Check the name of the bit again, egg butt refers to single jointed mouth piece, french link has 2 joints, both can be snaffles, snaffle refers to the cheek pieces 

Click to expand...

Not true, eggbutt refers to the fixing between 'cheekpiece' and mouthpiece, to differentiate from a loosering, fullcheek, Dring etc.. Any cheekpiece can have any mouthpiece  

OP - it is seen as being a relatively mild bit, without the nutcracker action of a single jointed mouthpiece. A lot of people use it as a starter bit and if the horse is happy they will often stay in it for their whole career. Personally I like french link mouthpieces but prefer a loosering 'cheekpiece' 

ETA eggbutt french link
http://www.bluepony.co.uk/products/French-Link-Eggbutt-Snaffle-885?cPath=44_46_145
loosering french link
http://www.bluepony.co.uk/products/French-Link-Thick-Loose-Ring-Snaffle-884?cPath=44_46_147


----------



## monkeybum13 (19 November 2011)

I thought egg butt referred to the (fixed) cheek pieces, not the mouth piece.

Therefore you can have a eggbutt with a french link mouthpiece!

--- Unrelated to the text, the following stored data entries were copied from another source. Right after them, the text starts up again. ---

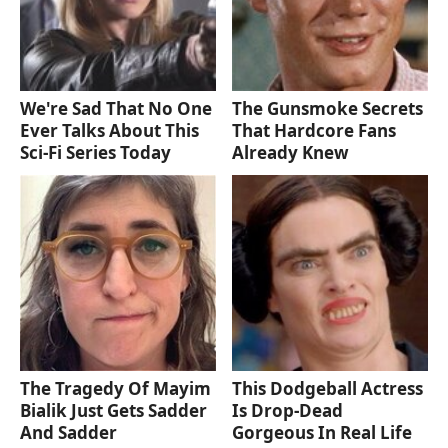
We're Sad That No One
The Gunsmoke Secrets
Ever Talks About This
That Hardcore Fans
Sci-Fi Series Today
Already Knew
The Tragedy Of Mayim
This Dodgeball Actress
Bialik Just Gets Sadder
Is Drop-Dead
And Sadder
Gorgeous In Real Life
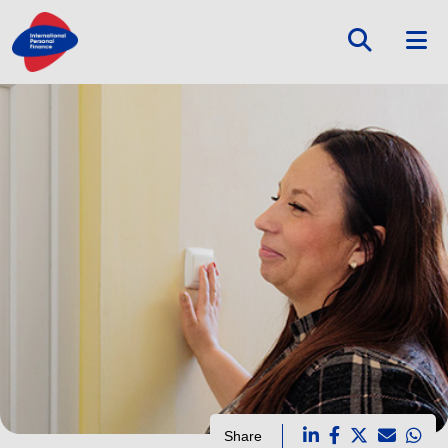
Share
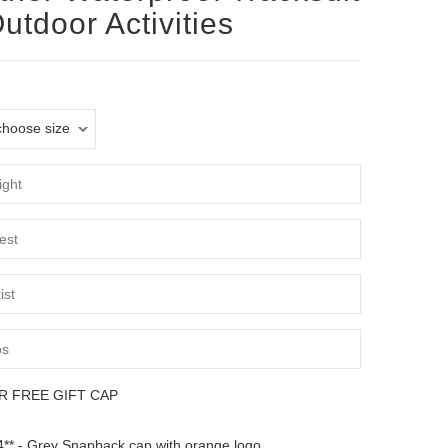
Outdoor Activities
R FREE GIFT CAP
** - Grey Snapback cap with orange logo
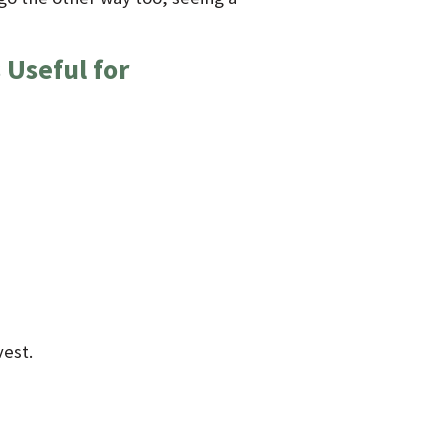
 Useful for
vest.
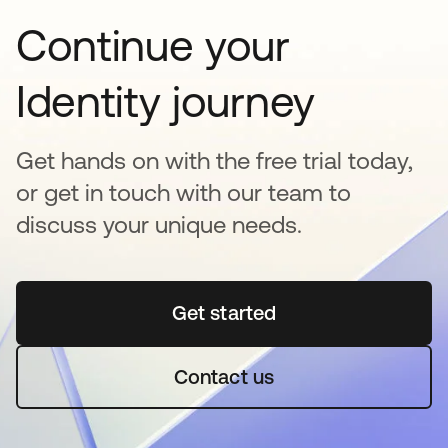
Continue your
Identity journey
Get hands on with the free trial today,
or get in touch with our team to
discuss your unique needs.
Get started
opens in a new tab
Contact us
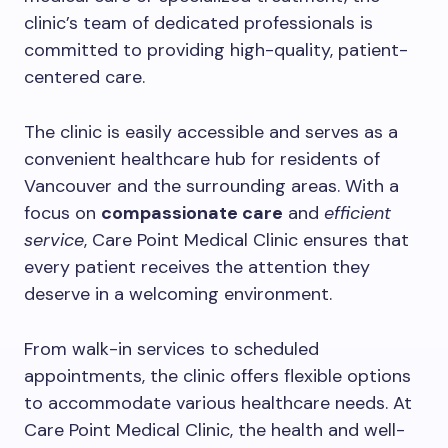
clinic’s team of dedicated professionals is
committed to providing high-quality, patient-
centered care.
The clinic is easily accessible and serves as a
convenient healthcare hub for residents of
Vancouver and the surrounding areas. With a
focus on
compassionate care
and
efficient
service
, Care Point Medical Clinic ensures that
every patient receives the attention they
deserve in a welcoming environment.
From walk-in services to scheduled
appointments, the clinic offers flexible options
to accommodate various healthcare needs. At
Care Point Medical Clinic, the health and well-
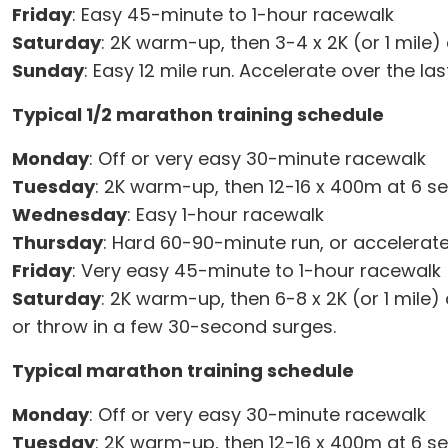
Friday
: Easy 45-minute to 1-hour racewalk
Saturday
: 2K warm-up, then 3-4 x 2K (or 1 mile) 
Sunday
: Easy 12 mile run. Accelerate over the la
Typical 1/2 marathon training schedule
Monday
: Off or very easy 30-minute racewalk
Tuesday
: 2K warm-up, then 12-16 x 400m at 6 s
Wednesday
: Easy 1-hour racewalk
Thursday
: Hard 60-90-minute run, or accelerate
Friday
: Very easy 45-minute to 1-hour racewalk
Saturday
: 2K warm-up, then 6-8 x 2K (or 1 mile
or throw in a few 30-second surges.
Typical marathon training schedule
Monday
: Off or very easy 30-minute racewalk
Tuesday
: 2K warm-up, then 12-16 x 400m at 6 s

ETA: just saw rhino had posted the same thing!


----------



## Welshie Squisher (19 November 2011)

Ok rhino, can u post a link to a french link egg butt snaffe for sale because we have 150 years of horse experioence on myu sofa and not one of us have honesty ever seen a french link egg butt snaffle for sale.

We see egg butt snaffle or french link snaffle all the time......


----------



## rhino (19 November 2011)

Erm, I did 

Or do a google image search
http://www.google.co.uk/search?tbm=...l0l7647l28l26l3l8l8l2l407l2943l0.4.2.4.1l11l0


----------



## kazhar (19 November 2011)

Welshie Squisher said:



			Ok rhino, can u post a link to a french link egg butt snaffe for sale because we have 150 years of horse experioence on myu sofa and not one of us have honesty ever seen a french link egg butt snaffle for sale.

We see egg butt snaffle or french link snaffle all the time......
		
Click to expand...

I have tried one on our pony today..and two other horses at my place have them. They are pretty common.


----------



## Cadfael&Coffee (19 November 2011)

Welshie squished do a quick google search you'll find loads in seconds... 

The eggbutt refers to the cheek piece not the bar. 

1st one I came to:

http://www.amazon.co.uk/gp/aw/d/B0058TVQGU/ref=redir_mdp_mobile


----------



## Kat (19 November 2011)

As rhino said, eggbutt refers to the fixed cheekpiece and can be used with various types of mouthpiece. 

OP eggbutt French link snaffles are nice kind bits that are popluar to use for babies. If they go nicely in it no need to change it. 

Mine likes the stability of an eggbutt cheek, compared to a loose ring which gives more movement for horses that tend to fix a bit. 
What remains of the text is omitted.